The United States encourages investment on Indian reservations by offering special tax breaks. One is a tax credit tied to the wage and health insurance costs to employ members of the Indian tribe in connection with a project. The other is the ability to depreciate the cost of assets used in a trade or business on the reservation more quickly. For example, a wind farm on a reservation can be depreciated in three years rather than the five years that must be used elsewhere. The cost of a coal-fired power plant can be written off over 12 years rather than 20 years.
The deadline has passed for making investments that qualify for these tax breaks — it was December 2005 — but the Senate voted in February to extend the deadline another two years through December 2007. The issue is now in the hands of a group of Senate and House negotiators.
The IRS said in two private letter rulings that the lessor of a project on an Indian reservation can only claim the more rapid depreciation on the part of the project that is “real property” — for example, a building — and not the part that is equipment. Usually no more than 5% of a large power plant is considered real property. The rest is treated as equipment.
The rulings involved two factories that a developer wanted to finance using lease financing.
The problem is the special depreciation can only be claimed on property that is used in a trade or business of the taxpayer on the reservation. In a lease, the lessor is the taxpayer. The standard triple net lease of a project — where the lessee treats the project essentially as its own during the lease term — does not put the lessor in an active trade or business on the reservation.
A special rule in section 168(j)(5) of the US tax code makes an exception for leases of real property. A lessor of real property is viewed as engaged in an active trade or business on the reservation.

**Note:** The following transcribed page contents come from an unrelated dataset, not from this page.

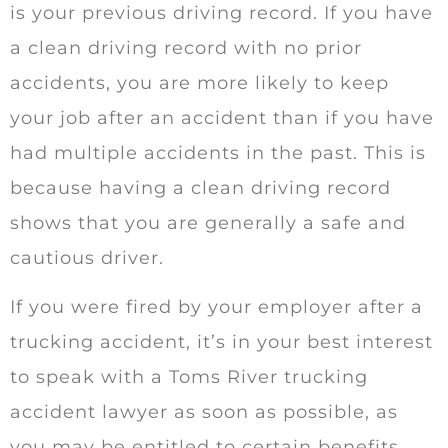
is your previous driving record. If you have
a clean driving record with no prior
accidents, you are more likely to keep
your job after an accident than if you have
had multiple accidents in the past. This is
because having a clean driving record
shows that you are generally a safe and
cautious driver.
If you were fired by your employer after a
trucking accident, it’s in your best interest
to speak with a Toms River trucking
accident lawyer as soon as possible, as
you may be entitled to certain benefits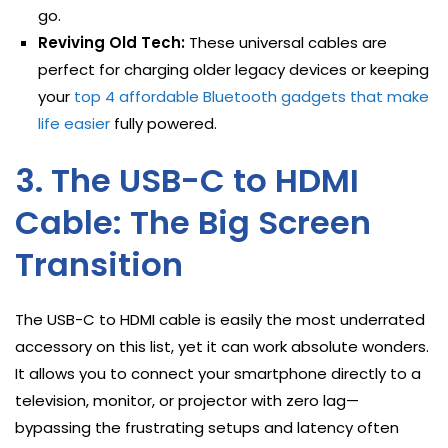
go.
Reviving Old Tech:
These universal cables are
perfect for charging older legacy devices or keeping
your
top 4 affordable Bluetooth gadgets that make
life easier
fully powered.
3. The USB-C to HDMI
Cable: The Big Screen
Transition
The USB-C to HDMI cable is easily the most underrated
accessory on this list, yet it can work absolute wonders.
It allows you to connect your smartphone directly to a
television, monitor, or projector with zero lag—
bypassing the frustrating setups and latency often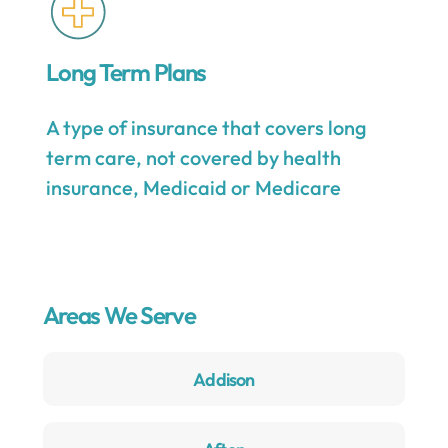
Long Term Plans
A type of insurance that covers long
term care, not covered by health
insurance, Medicaid or Medicare
Areas We Serve
Addison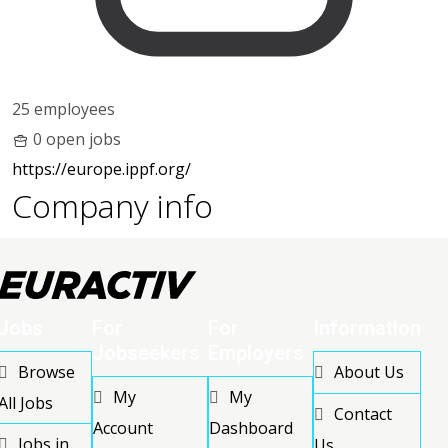
25 employees
0 open jobs
https://europe.ippf.org/
Company info
Jobs
For
For
Information
Jobseekers
Employers
Browse
About Us
My
My
All Jobs
Contact
Account
Dashboard
Jobs in
Us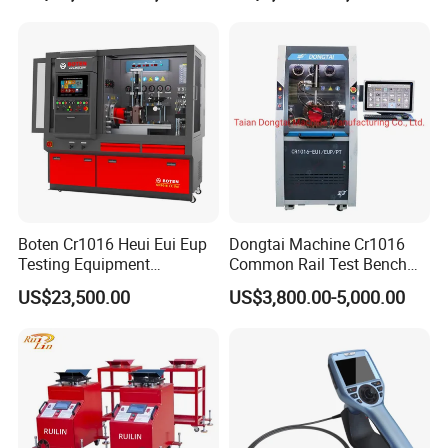
Tester
Boten Cr1016 Heui Eui Eup
Dongtai Machine Cr1016
Testing Equipment
Common Rail Test Bench
Common Rail Test Bench
with All Function Test
US$23,500.00
US$3,800.00-5,000.00
Fuel Injector Bench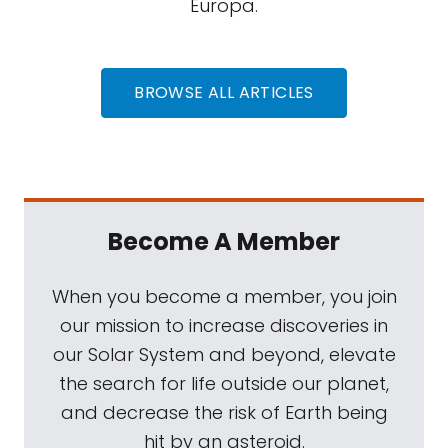
Europa.
BROWSE ALL ARTICLES
Become A Member
When you become a member, you join
our mission to increase discoveries in
our Solar System and beyond, elevate
the search for life outside our planet,
and decrease the risk of Earth being
hit by an asteroid.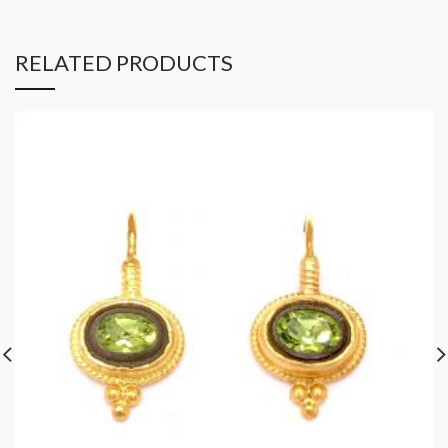
RELATED PRODUCTS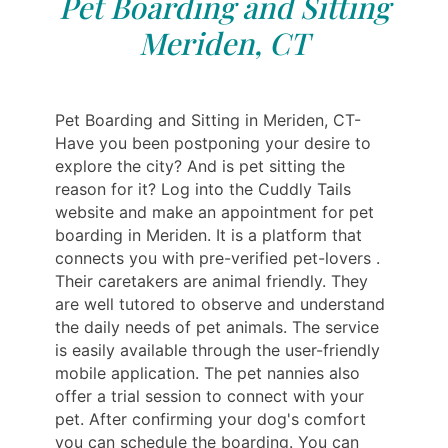
Pet Boarding and Sitting
Meriden, CT
Pet Boarding and Sitting in Meriden, CT-
Have you been postponing your desire to
explore the city? And is pet sitting the
reason for it? Log into the Cuddly Tails
website and make an appointment for pet
boarding in Meriden. It is a platform that
connects you with pre-verified pet-lovers .
Their caretakers are animal friendly. They
are well tutored to observe and understand
the daily needs of pet animals. The service
is easily available through the user-friendly
mobile application. The pet nannies also
offer a trial session to connect with your
pet. After confirming your dog's comfort
you can schedule the boarding. You can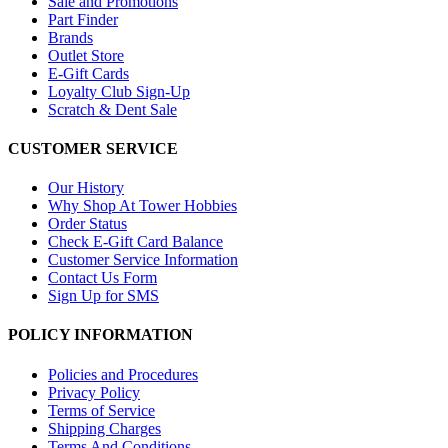
Sale and Promotions
Part Finder
Brands
Outlet Store
E-Gift Cards
Loyalty Club Sign-Up
Scratch & Dent Sale
CUSTOMER SERVICE
Our History
Why Shop At Tower Hobbies
Order Status
Check E-Gift Card Balance
Customer Service Information
Contact Us Form
Sign Up for SMS
POLICY INFORMATION
Policies and Procedures
Privacy Policy
Terms of Service
Shipping Charges
Terms And Conditions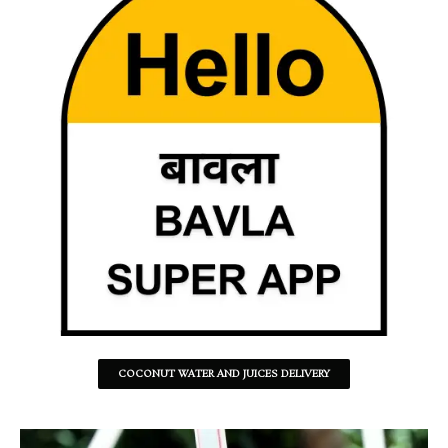
COCONUT WATER AND JUICES DELIVERY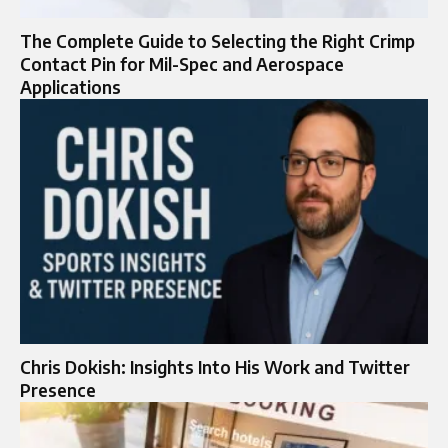
The Complete Guide to Selecting the Right Crimp
Contact Pin for Mil-Spec and Aerospace
Applications
Chris Dokish: Insights Into His Work and Twitter
Presence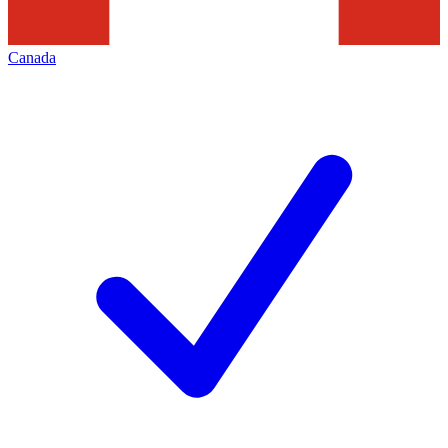
Canada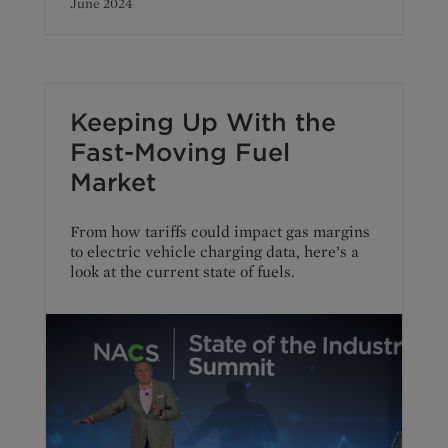
June 2024
Keeping Up With the
Fast-Moving Fuel
Market
From how tariffs could impact gas margins
to electric vehicle charging data, here’s a
look at the current state of fuels.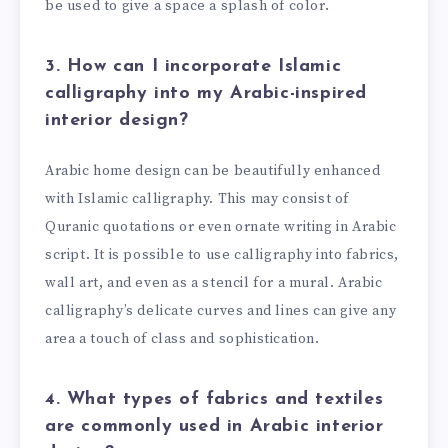
be used to give a space a splash of color.
3. How can I incorporate Islamic
calligraphy into my Arabic-inspired
interior design?
Arabic home design can be beautifully enhanced
with Islamic calligraphy. This may consist of
Quranic quotations or even ornate writing in Arabic
script. It is possible to use calligraphy into fabrics,
wall art, and even as a stencil for a mural. Arabic
calligraphy’s delicate curves and lines can give any
area a touch of class and sophistication.
4. What types of fabrics and textiles
are commonly used in Arabic interior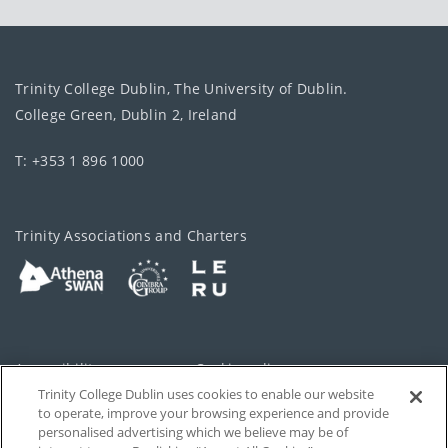
Trinity College Dublin, The University of Dublin.
College Green, Dublin 2, Ireland
T: +353 1 896 1000
Trinity Associations and Charters
Accessibility
Cookie policy
Trinity College Dublin uses cookies to enable our website
Cookies Settings
Privacy
to operate, improve your browsing experience and provide
personalised advertising which we believe may be of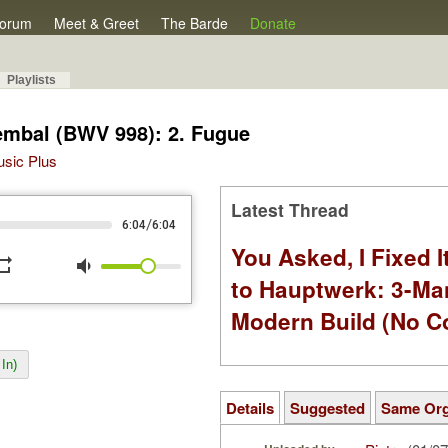
orum
Meet & Greet
The Barde
Donate
Playlists
Cembal (BWV 998): 2. Fugue
Music Plus
Latest Thread
/
6:04
6:04
You Asked, I Fixed I
peat
volume_down
to Hauptwerk: 3-Ma
Modern Build (No C
In)
Details
Suggested
Same Or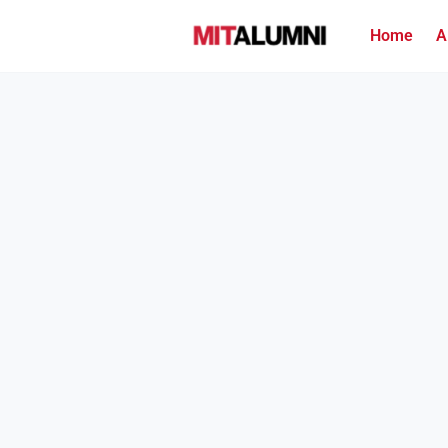
Home
A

The lessor argued that it should be able to look to Oklahoma law, where the factories are located, for direction on how much of each factory is real property. However, the IRS said that it would determine what is real property by looking instead at the rules for investment tax credits. These rules treat projects like factories and power plants largely as equipment. The rulings are Private Letter Rulings 200601019 and 200601020. The IRS made them public in January.
In related news, an Indian tribe is potentially in hot water for issuing tax-exempt bonds to finance a hotel and convention facility on a reservation.
Tribes have the power — like state and local governments — to issue tax-exempt bonds to finance public facilities. However, the power given tribes is more limited. The bonds must be used for an “essential governmental function.” The IRS told the tribe on audit that it had questions about the tax exemption for the bonds the tribe issued. The issue went to the IRS national office in Washington for resolution.
The national office confirmed in a “technical advice memorandum” — or ruling to settle a dispute between a taxpayer and an IRS agent in the field — that the tribe may only use tax-exempt bonds to finance essential governmental functions that are customarily performed by state and local governments. The ruling is Technical Advice Memorandum 200603028.